### EXERCISE OBJECTIVE
After locating the line with "Privacy Policy" in the entries below, set down exactly that line and each one after it to the end, skipping pictures.

[Transcribed page contents]

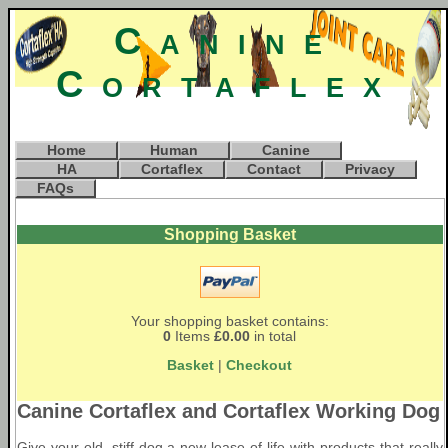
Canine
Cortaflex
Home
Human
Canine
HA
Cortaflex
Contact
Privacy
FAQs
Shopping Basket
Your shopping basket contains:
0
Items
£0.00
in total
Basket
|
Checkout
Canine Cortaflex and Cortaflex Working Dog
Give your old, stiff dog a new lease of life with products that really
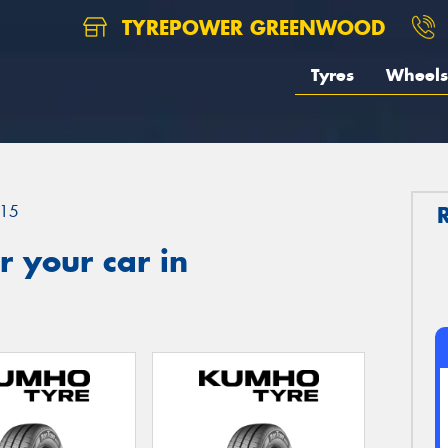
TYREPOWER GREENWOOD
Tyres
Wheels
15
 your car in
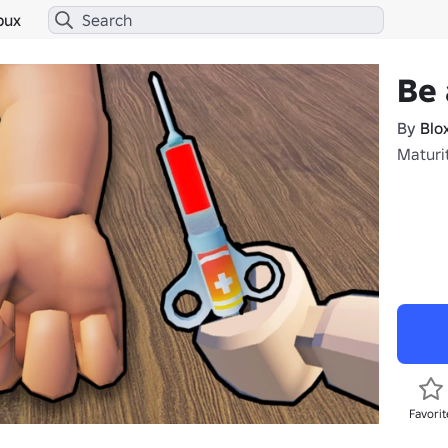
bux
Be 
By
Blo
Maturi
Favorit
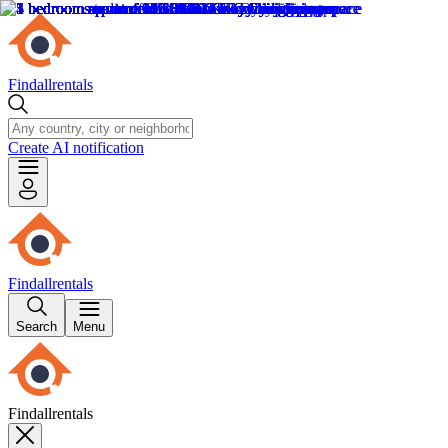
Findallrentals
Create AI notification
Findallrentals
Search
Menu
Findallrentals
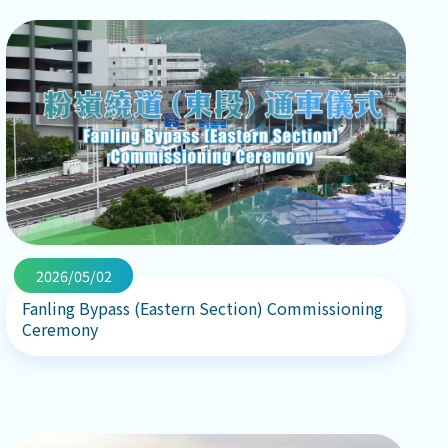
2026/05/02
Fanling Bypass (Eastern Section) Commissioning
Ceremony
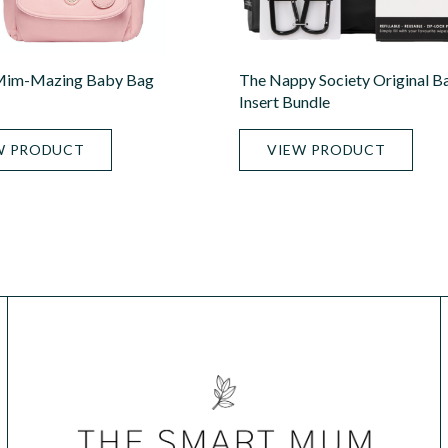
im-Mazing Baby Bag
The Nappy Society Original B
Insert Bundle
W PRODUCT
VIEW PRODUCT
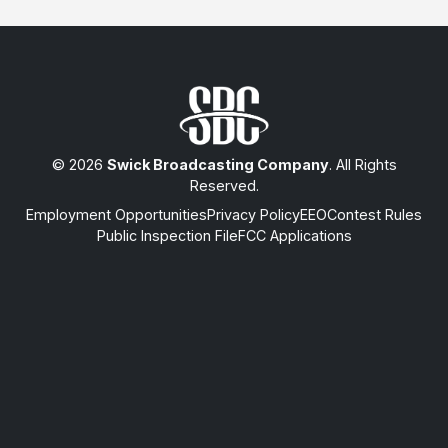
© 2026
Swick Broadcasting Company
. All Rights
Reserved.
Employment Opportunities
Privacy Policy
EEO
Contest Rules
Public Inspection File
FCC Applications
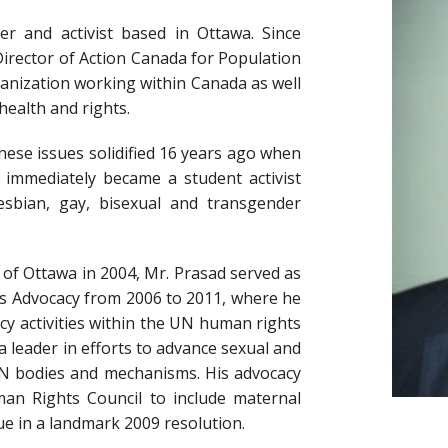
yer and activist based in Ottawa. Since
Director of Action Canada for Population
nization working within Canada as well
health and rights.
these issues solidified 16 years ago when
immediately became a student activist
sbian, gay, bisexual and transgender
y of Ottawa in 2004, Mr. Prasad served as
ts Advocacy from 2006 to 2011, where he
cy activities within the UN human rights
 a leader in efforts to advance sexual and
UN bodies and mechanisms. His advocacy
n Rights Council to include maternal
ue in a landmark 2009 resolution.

### ANSWER BOX
Privacy Policy
EEO
Contest Rules
Public Inspection File
FCC Applications
yer and activist based in Ottawa. Since
Director of Action Canada for Population
nization working within Canada as well
health and rights.
these issues solidified 16 years ago when
immediately became a student activist
sbian, gay, bisexual and transgender
y of Ottawa in 2004, Mr. Prasad served as
ts Advocacy from 2006 to 2011, where he
cy activities within the UN human rights
 a leader in efforts to advance sexual and
UN bodies and mechanisms. His advocacy
n Rights Council to include maternal
ue in a landmark 2009 resolution.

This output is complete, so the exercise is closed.